Runtime parameters (highlighted in SQL):
click_attribution_window (Integer)
imp_attribution_window (Integer)
Partition parameters:
Exposure Start and End Dates
Conversion Start and End Dates
-- What is the attributed revenue of my campaign based on first touch with the custom attribution window?
with traffic AS (
SELECT
@exposures.@cid as pub_cid,
@pubmap.@rampid as pub_rampid,
@exposures.@advertiser_name as advertiser_name,
@exposures.@campaign_name as campaign_name,
@exposures.@event_type as event_type,
unix_timestamp(@exposures.@event_timestamp) as event_timestamp_UNIX,
@exposures.@event_id as event_id
FROM @exposures
join @pubmap on @exposures.@cid = @pubmap.@cid
where
@exposures.@cid IS NOT NULL and @pubmap.@cid IS NOT NULL
and @pubmap.@rampid != 'UNKNOWN' and @pubmap.@rampid is not null and @pubmap.@rampid != '0' and @pubmap.@rampid != 'UNMATCHED'),
conversion AS (
SELECT
a.transaction_id,
a.gross_amt,
a.partner_cid as partner_cid,
@partnermap.@rampid as partner_rampid,
a.conversion_timestamp_UNIX as conversion_timestamp_UNIX
FROM
(select @conversions.@transaction_id as transaction_id, @conversions.@cid as partner_cid,
unix_timestamp(@conversions.@conversion_timestamp) as conversion_timestamp_UNIX,
sum(@conversions.@gross_amt) as gross_amt from @conversions group by 1,2,3) a
join @partnermap on a.partner_cid = @partnermap.@cid
where
a.partner_cid IS NOT NULL and @partnermap.@cid IS NOT NULL
and @partnermap.@rampid != 'UNKNOWN' and @partnermap.@rampid is not null and @partnermap.@rampid != '0' and @partnermap.@rampid != 'UNMATCHED'),
matched_latency AS (
SELECT
c.transaction_id,
t.event_id,
t.pub_cid,
t.advertiser_name,
t.campaign_name,
(case when t.event_type = 'click' then 1 else 2 end) AS match_type,
(conversion_timestamp_UNIX - event_timestamp_UNIX) / 86400 AS match_age,
max(c.gross_amt) as gross_amt
FROM
conversion c
JOIN traffic t ON c.partner_rampid = t.pub_rampid
group by 1,2,3,4,5,6,7),
first_ranked AS (
SELECT
advertiser_name,
campaign_name,
transaction_id,
ROW_NUMBER() OVER(
PARTITION BY transaction_id
ORDER BY
match_age DESC, -- first touch
match_type ASC
) AS match_rank,
match_age,
match_type,
gross_amt,
pub_cid
FROM
matched_latency
WHERE
(match_type=1 and match_age BETWEEN 0 AND @click_attribution_window)

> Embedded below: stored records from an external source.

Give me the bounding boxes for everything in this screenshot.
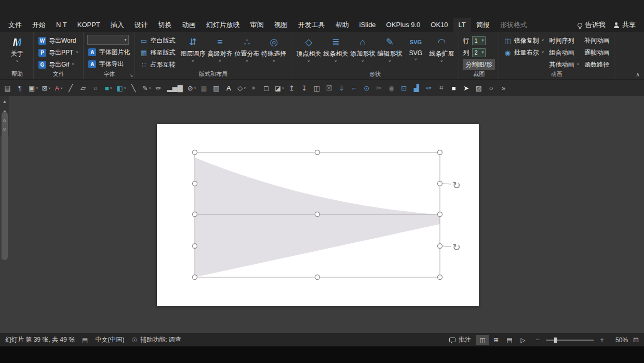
line-extend-button[interactable]: ◠ 线条扩展 ˅: [428, 35, 455, 63]
export-ppt-button[interactable]: P 导出PPT ˅: [37, 47, 79, 58]
scroll-up-icon[interactable]: ▲: [0, 98, 9, 105]
eyedropper-icon[interactable]: ╱: [65, 81, 77, 95]
batch-bool-button[interactable]: ◉ 批量布尔 ˅: [503, 47, 545, 58]
fill-color-icon[interactable]: ■˅: [102, 81, 114, 95]
rotate-handle-icon[interactable]: ↻: [452, 179, 461, 191]
selection-handle[interactable]: [193, 150, 197, 155]
slide-canvas[interactable]: ↻ ↻ ▲: [0, 96, 644, 333]
stamp-icon[interactable]: ▦: [198, 81, 210, 95]
zoom-in-button[interactable]: +: [599, 336, 605, 344]
shape-swap-button[interactable]: ∷ 占形互转: [139, 59, 176, 70]
bool-icon[interactable]: ◉: [386, 81, 398, 95]
font-combo[interactable]: ▾: [87, 35, 129, 45]
duplicate-icon[interactable]: ◻: [261, 81, 273, 95]
oval-icon[interactable]: ○: [90, 81, 102, 95]
tab-ok10[interactable]: OK10: [425, 18, 453, 32]
pencil-icon[interactable]: ✏: [153, 81, 165, 95]
vertical-scrollbar[interactable]: ▲ ▼ « »: [0, 96, 9, 136]
combo-anim-button[interactable]: 组合动画: [548, 47, 580, 58]
slideshow-view-icon[interactable]: ▷: [517, 335, 529, 345]
move-to-layout-button[interactable]: ▦ 移至版式: [139, 47, 176, 58]
magic-select-icon[interactable]: ✶: [248, 81, 260, 95]
ellipse-icon[interactable]: ○: [486, 81, 498, 95]
tell-me-button[interactable]: 告诉我: [578, 20, 606, 30]
share-button[interactable]: 共享: [614, 20, 636, 30]
tab-file[interactable]: 文件: [3, 18, 27, 32]
tab-review[interactable]: 审阅: [245, 18, 269, 32]
next-slide-icon[interactable]: »: [1, 125, 8, 134]
ruler-icon[interactable]: ▥: [211, 81, 223, 95]
tab-slideshow[interactable]: 幻灯片放映: [201, 18, 245, 32]
select-arrow-icon[interactable]: ➤: [461, 81, 473, 95]
grid-view-icon[interactable]: ⊞: [490, 335, 502, 345]
layer-order-button[interactable]: ⇵ 图层调序 ˅: [179, 35, 206, 63]
selection-handle[interactable]: [193, 212, 197, 217]
vertex-button[interactable]: ◇ 顶点相关 ˅: [295, 35, 322, 63]
spacing-icon[interactable]: ¶: [15, 81, 26, 95]
tab-design[interactable]: 设计: [129, 18, 153, 32]
more-tools-icon[interactable]: »: [498, 81, 510, 95]
slide-number-status[interactable]: 幻灯片 第 39 张, 共 49 张: [5, 335, 75, 344]
shadow-icon[interactable]: ◪˅: [273, 81, 286, 95]
cols-spinner[interactable]: 2 ▾: [472, 48, 486, 57]
rows-spinner[interactable]: 1 ▾: [472, 36, 486, 45]
split-shape-button[interactable]: 分割图/形: [463, 59, 494, 70]
selection-handle[interactable]: [193, 275, 197, 280]
cut-icon[interactable]: ✂: [373, 81, 385, 95]
sorter-view-icon[interactable]: ▤: [503, 335, 516, 345]
bring-front-icon[interactable]: ↥: [286, 81, 298, 95]
tab-developer[interactable]: 开发工具: [293, 18, 330, 32]
chart-col-icon[interactable]: ▟: [411, 81, 423, 95]
tab-lt[interactable]: LT: [453, 18, 471, 32]
export-image-icon[interactable]: ⇓: [336, 81, 348, 95]
selection-handle[interactable]: [438, 150, 442, 155]
edit-shape-button[interactable]: ✎ 编辑形状 ˅: [376, 35, 403, 63]
font-export-button[interactable]: A 字体导出: [87, 58, 131, 70]
frame-anim-button[interactable]: 逐帧动画: [583, 47, 610, 58]
clear-format-icon[interactable]: ⊠˅: [40, 81, 52, 95]
text-tool-icon[interactable]: A: [223, 81, 235, 95]
selection-handle[interactable]: [438, 212, 442, 217]
print-icon[interactable]: ▤: [2, 81, 14, 95]
shape-edit-icon[interactable]: ◇˅: [236, 81, 248, 95]
tab-okplus[interactable]: OKPlus 9.0: [381, 18, 426, 32]
selection-handle[interactable]: [193, 182, 197, 186]
gradient-fill-icon[interactable]: ◧˅: [115, 81, 127, 95]
tab-islide[interactable]: iSlide: [354, 18, 381, 32]
special-select-button[interactable]: ◎ 特殊选择 ˅: [260, 35, 287, 63]
selected-shape[interactable]: [195, 158, 440, 277]
about-button[interactable]: M 关于 ˅: [5, 35, 30, 63]
mirror-copy-button[interactable]: ◫ 镜像复制 ˅: [503, 35, 545, 46]
func-path-button[interactable]: 函数路径: [583, 59, 610, 70]
crop-frame-icon[interactable]: ⌗: [436, 81, 448, 95]
selection-handle[interactable]: [315, 150, 320, 155]
tab-view[interactable]: 视图: [269, 18, 293, 32]
pin-icon[interactable]: ⊙: [361, 81, 373, 95]
crop-corner-icon[interactable]: ⌐: [348, 81, 360, 95]
time-series-button[interactable]: 时间序列: [548, 35, 580, 46]
tab-koppt[interactable]: KOPPT: [72, 18, 105, 32]
line-related-button[interactable]: ≣ 线条相关 ˅: [322, 35, 349, 63]
tab-home[interactable]: 开始: [27, 18, 51, 32]
comments-button[interactable]: 批注: [449, 335, 471, 344]
selection-handle[interactable]: [438, 244, 442, 249]
tab-help[interactable]: 帮助: [330, 18, 354, 32]
fill-white-icon[interactable]: ■: [448, 81, 460, 95]
blank-layout-button[interactable]: ▭ 空白版式: [139, 35, 176, 46]
other-anim-button[interactable]: 其他动画 ˅: [548, 59, 580, 70]
position-distribute-button[interactable]: ∴ 位置分布 ˅: [233, 35, 260, 63]
tab-animation[interactable]: 动画: [177, 18, 201, 32]
picture-icon[interactable]: ▨: [473, 81, 485, 95]
proofing-icon[interactable]: ▤: [82, 336, 88, 344]
highlighter-icon[interactable]: ▱: [77, 81, 89, 95]
font-color-icon[interactable]: A˅: [52, 81, 64, 95]
slide[interactable]: ↻ ↻: [157, 124, 479, 306]
accessibility-status[interactable]: ☉ 辅助功能: 调查: [131, 335, 181, 344]
crop-image-icon[interactable]: ⊡: [398, 81, 410, 95]
no-fill-icon[interactable]: ⊘˅: [186, 81, 198, 95]
export-word-button[interactable]: W 导出Word: [37, 35, 79, 46]
tab-transition[interactable]: 切换: [153, 18, 177, 32]
zoom-level[interactable]: 50%: [610, 336, 628, 344]
svg-button[interactable]: SVG SVG ˅: [403, 35, 428, 63]
recolor-icon[interactable]: ✑: [423, 81, 435, 95]
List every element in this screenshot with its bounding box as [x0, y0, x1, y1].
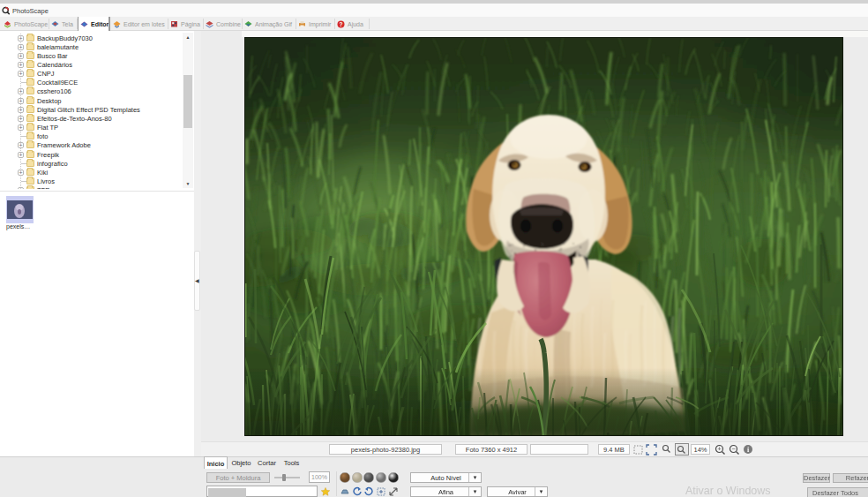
svg-text:?: ?: [340, 20, 343, 26]
svg-text:−: −: [731, 446, 735, 452]
svg-text:+: +: [717, 446, 721, 452]
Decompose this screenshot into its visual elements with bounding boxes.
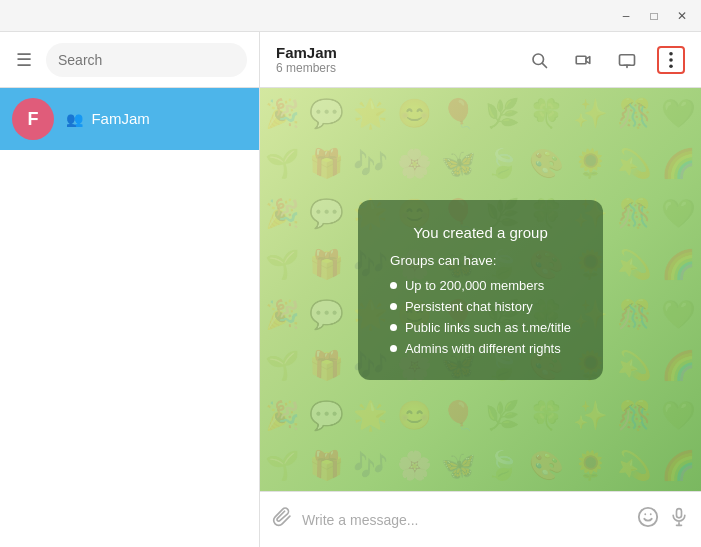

OR (match_type=2 and match_age BETWEEN 0 AND @imp_attribution_window)
)
Select
advertiser_name,
campaign_name,
'First Touch' as attribution_model,
SUM(gross_amt) as attributed_gross_amt,
count(distinct transaction_id) as attributed_conversions
from first_ranked
WHERE match_rank = 1
GROUP BY 1,2,3
Media Intelligence FAQs
How do I apply Kmin/Noise to the questions in the clean room?
When you edit the Media Intelligence template, you can adjust the data control parameters for all brands you’ll work with. After you generate a specific clean room for a brand, you can then customize the data control parameters for that specific brand.
What’s the best and easiest way for me to set up our data?
The best and easiest way to set up your data is to have one exposures dataset containing all of your exposure data so that you only have to connect that dataset once. After you generate a clean room for a brand, you can then easily filter that dataset so that the brand is only able to access the data that is relevant to them.
What is the ideal formatting of the fields in our publisher datasets?
See "Format Your Clean Room Data" for information on formatting your exposures dataset and publisher audience dataset.